The political shocks along with trade conflicts have triggered a massive sell off on almost all of the world’s biggest financial markets and even though the tension has lowered, the volatility is unlikely to be gone as long as politicians will keep “throwing their toys around”.
Asian markets have been struggling due to the recession of the Chinese economy however with the trade agreement between the US and China in place, China is still projected to remain as a driver of the global growth among the emerging markets.
One of the most concerning aspects for the global economies is the availability of acquiring high debt levels due to low long-term interest rates instead of relying on the redistribution of income by introducing the progressive taxation. High debt levels could pose a threat of inability to respond to the economic shocks as well as slower long-term economic growth.

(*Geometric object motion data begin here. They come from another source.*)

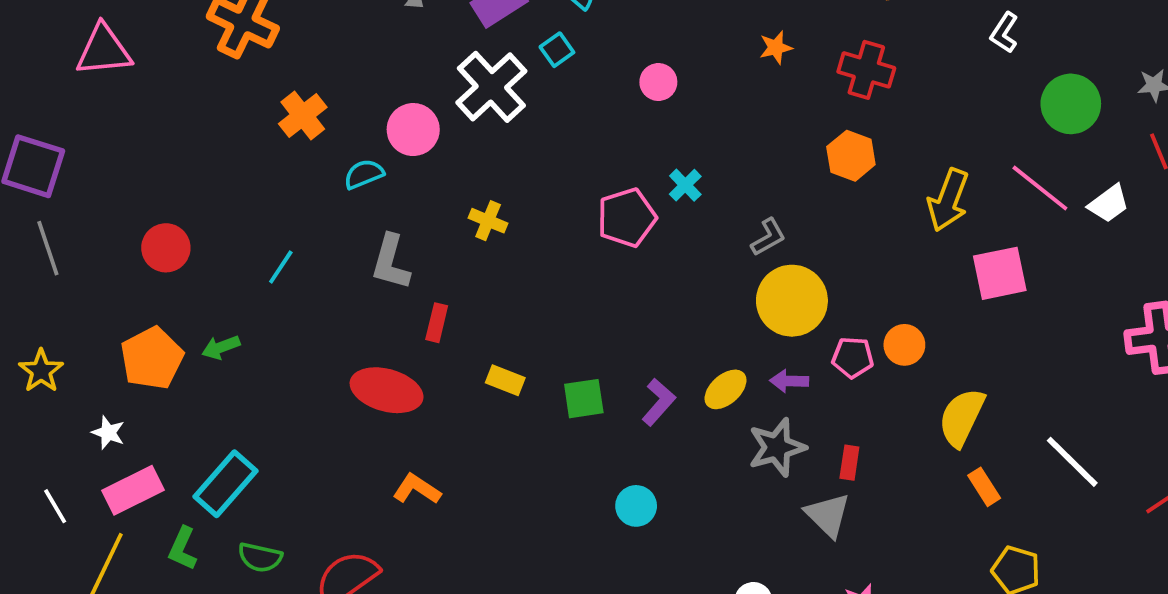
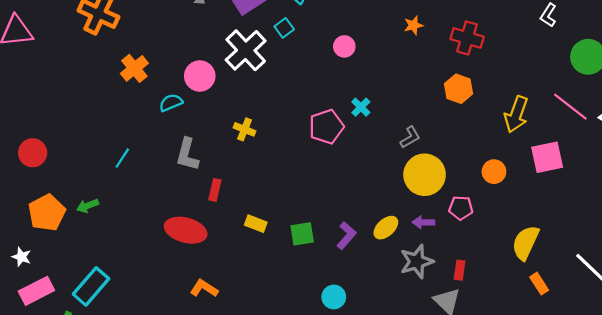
red circle: (166, 248) -> (33, 153), moved
orange circle: (904, 345) -> (494, 172), moved

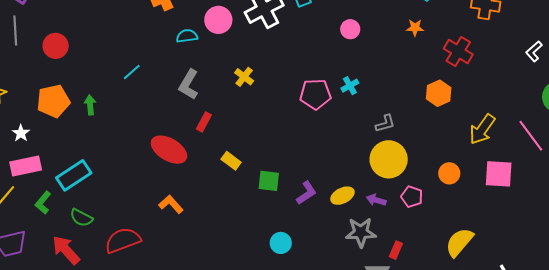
green arrow: (87, 206) -> (90, 105), turned 90

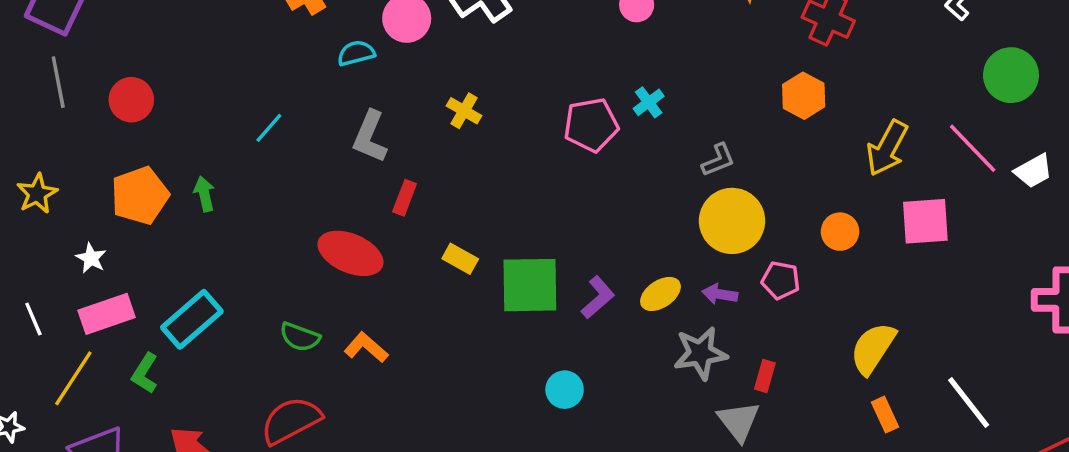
green square: (269, 181) -> (530, 285), size x1.6
green semicircle: (81, 218) -> (300, 337), moved

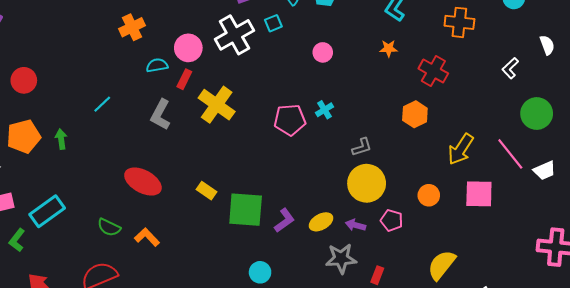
yellow cross: (464, 111) -> (217, 105), size x1.8
red rectangle: (405, 198) -> (184, 79), moved

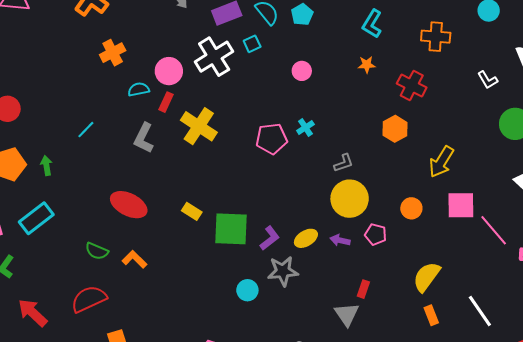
white L-shape: (510, 68) -> (488, 80), turned -75
pink line: (510, 154) -> (494, 230), moved
cyan rectangle: (47, 211) -> (36, 218), moved
gray star: (341, 258) -> (283, 271), moved

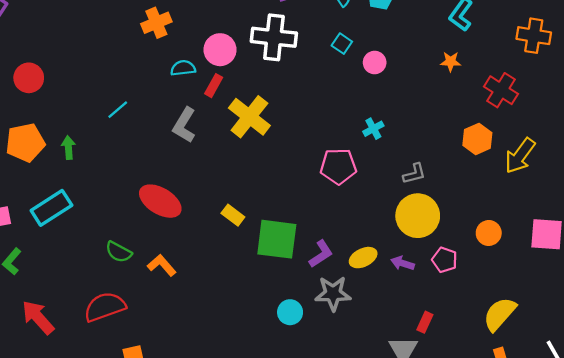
cyan square: (252, 44) -> (342, 44), moved, turned -36
white cross: (214, 57) -> (274, 37), turned 33
pink pentagon: (272, 139) -> (338, 166), moved
yellow arrow: (441, 162) -> (520, 156), moved

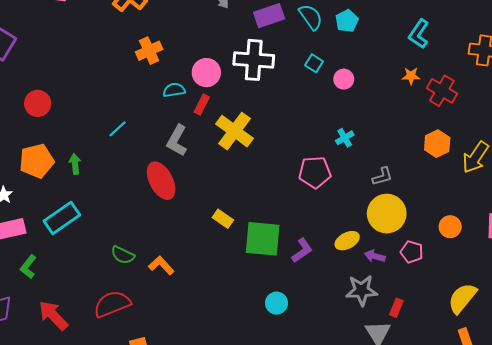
red cross: (501, 90) -> (442, 91), moved
red ellipse: (160, 201) -> (161, 181), moved, turned 33
yellow ellipse: (363, 258) -> (347, 241), moved
gray star: (333, 294) -> (362, 290), moved

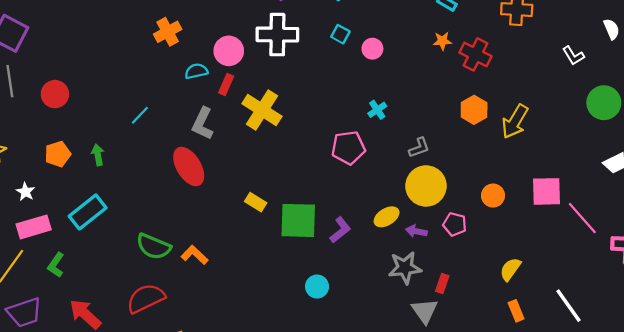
orange pentagon: (37, 161) -> (58, 154), size x0.7
green semicircle: (123, 255) -> (154, 246), size x1.4
yellow semicircle: (462, 298) -> (510, 269), size x0.7

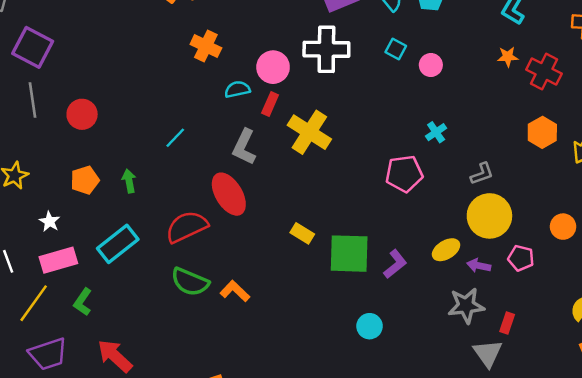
orange cross: (168, 32) -> (206, 46), turned -36
red semicircle: (146, 298) -> (187, 227), moved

When it comes to the UK economy, the uncertainty that is related to the Brexit talks is making retail investors to pile the cash up. According to a number of researches, cash constitutes around 21% of the portfolios of the individuals that are invested in the UK markets since the collapse of the markets could potentially present an opportunity to buy in with a discount and would also allow to hedge against funds losing value in case if pound appreciates in value. It is believed that a soft Brexit would lead to pound gaining value, whereas a hard Brexit would make the national currency drop. In that respect, weakness of the Sterling makes the international companies with the dividends denominated in US dollars (e.g. HSBC, BP) appear favorable.
Generally, diversifications of the portfolio by geographic regions (to reduce exposure to the forex rate fluctuations) as well as increasing the share of the defensive assets within the portfolios are gaining relevance.